_Directions for this task_
In the copy you make, keep each entry exactly as it is and leave out all images.

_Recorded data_
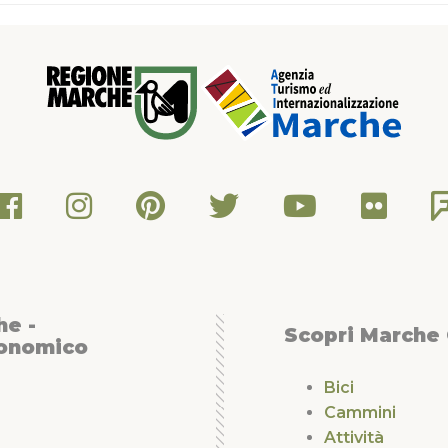
l fiume EsinoLa Riserva si
indimenticabile.
te Conero e della Gola della
me Esino e rappresenta una
la presenza di circa 150
ie emergenze naturalistiche
ianza concreta di come
di riqualificazione ecologica
ritoriale degradata, un
are.Dopo una bella visita
lla volta di Mazzangrugno, una
na da dove si godrà una
iscesa su Jesi,
 San Marcello per far ritorno
he -
Scopri Marche
conomico
Bici
Cammini
Attività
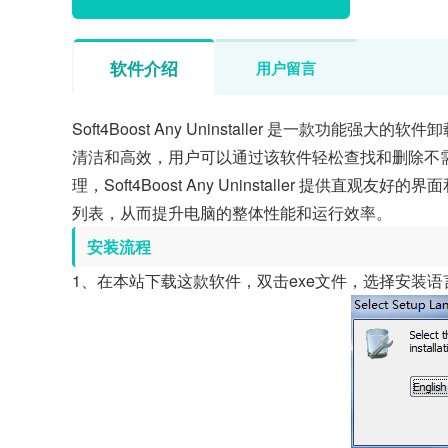
软件介绍
用户留言
Soft4Boost Any Uninstaller 是一款
清洁和高效，用户可以通过该软件轻松查找和删除不
理，Soft4Boost Any Uninstaller 提
列表，从而提升电脑的整体性能和运行效率。
安装流程
1、在本站下载这款软件，双击exe文件，选择安装语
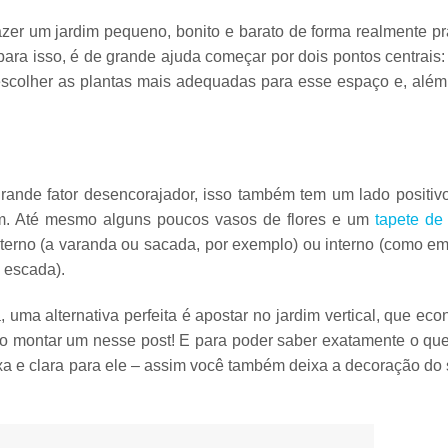
zer um jardim pequeno, bonito e barato de forma realmente
pr
ra isso, é de grande ajuda começar por dois pontos centrais
scolher as plantas mais adequadas
para esse espaço e, além 
nde fator desencorajador, isso também tem um lado positivo
m
. Até mesmo alguns
poucos vasos de flores e um
tapete de
terno
(a varanda ou sacada, por exemplo) ou
interno
(como em 
 escada).
uma alternativa perfeita é apostar no
jardim vertical
, que eco
mo montar um nesse post! E para poder saber exatamente o que
xa
e clara para ele – assim você também deixa a decoração do 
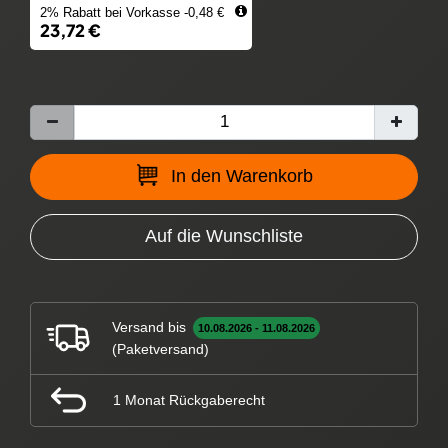
2% Rabatt bei Vorkasse -0,48 €
23,72 €
In den Warenkorb
Auf die Wunschliste
Versand bis
10.08.2026 - 11.08.2026
(Paketversand)
1 Monat Rückgaberecht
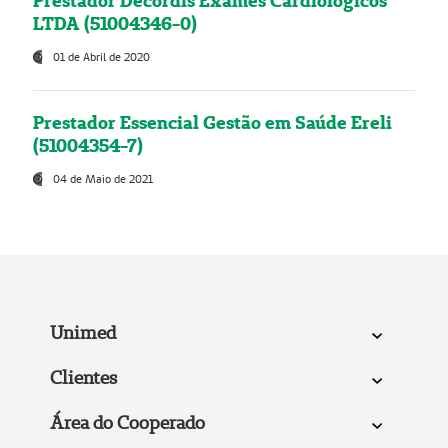
Prestador Decordis Exames Cardiológicos
LTDA (51004346-0)
01 de Abril de 2020
Prestador Essencial Gestão em Saúde Ereli
(51004354-7)
04 de Maio de 2021
Unimed
Clientes
Área do Cooperado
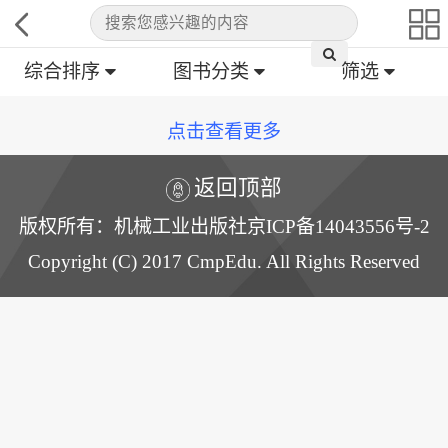
综合排序
图书分类
筛选
点击查看更多
返回顶部
版权所有：机械工业出版社京ICP备14043556号-2
Copyright (C) 2017 CmpEdu. All Rights Reserved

_Task response_
l fiume EsinoLa Riserva si
indimenticabile.
te Conero e della Gola della
me Esino e rappresenta una
la presenza di circa 150
ie emergenze naturalistiche
ianza concreta di come
di riqualificazione ecologica
ritoriale degradata, un
are.Dopo una bella visita
lla volta di Mazzangrugno, una
na da dove si godrà una
iscesa su Jesi,
 San Marcello per far ritorno
he -
Scopri Marche
conomico
Bici
Cammini
Attività
软件介绍
用户留言
Soft4Boost Any Uninstaller 是一款
清洁和高效，用户可以通过该软件轻松查找和删除不
理，Soft4Boost Any Uninstaller 提
列表，从而提升电脑的整体性能和运行效率。
安装流程
1、在本站下载这款软件，双击exe文件，选择安装语
zer um jardim pequeno, bonito e barato de forma realmente
pr
ra isso, é de grande ajuda começar por dois pontos centrais
scolher as plantas mais adequadas
para esse espaço e, além 
nde fator desencorajador, isso também tem um lado positivo
m
. Até mesmo alguns
poucos vasos de flores e um
tapete de
terno
(a varanda ou sacada, por exemplo) ou
interno
(como em 
 escada).
uma alternativa perfeita é apostar no
jardim vertical
, que eco
mo montar um nesse post! E para poder saber exatamente o que
xa
e clara para ele – assim você também deixa a decoração do 
2% Rabatt bei Vorkasse -0,48 €
23,72 €
In den Warenkorb
Auf die Wunschliste
Versand bis
10.08.2026 - 11.08.2026
(Paketversand)
1 Monat Rückgaberecht
Prestador Decordis Exames Cardiológicos
LTDA (51004346-0)
01 de Abril de 2020
Prestador Essencial Gestão em Saúde Ereli
(51004354-7)
04 de Maio de 2021
Unimed
Clientes
Área do Cooperado
综合排序
图书分类
筛选
点击查看更多
返回顶部
版权所有：机械工业出版社京ICP备14043556号-2
Copyright (C) 2017 CmpEdu. All Rights Reserved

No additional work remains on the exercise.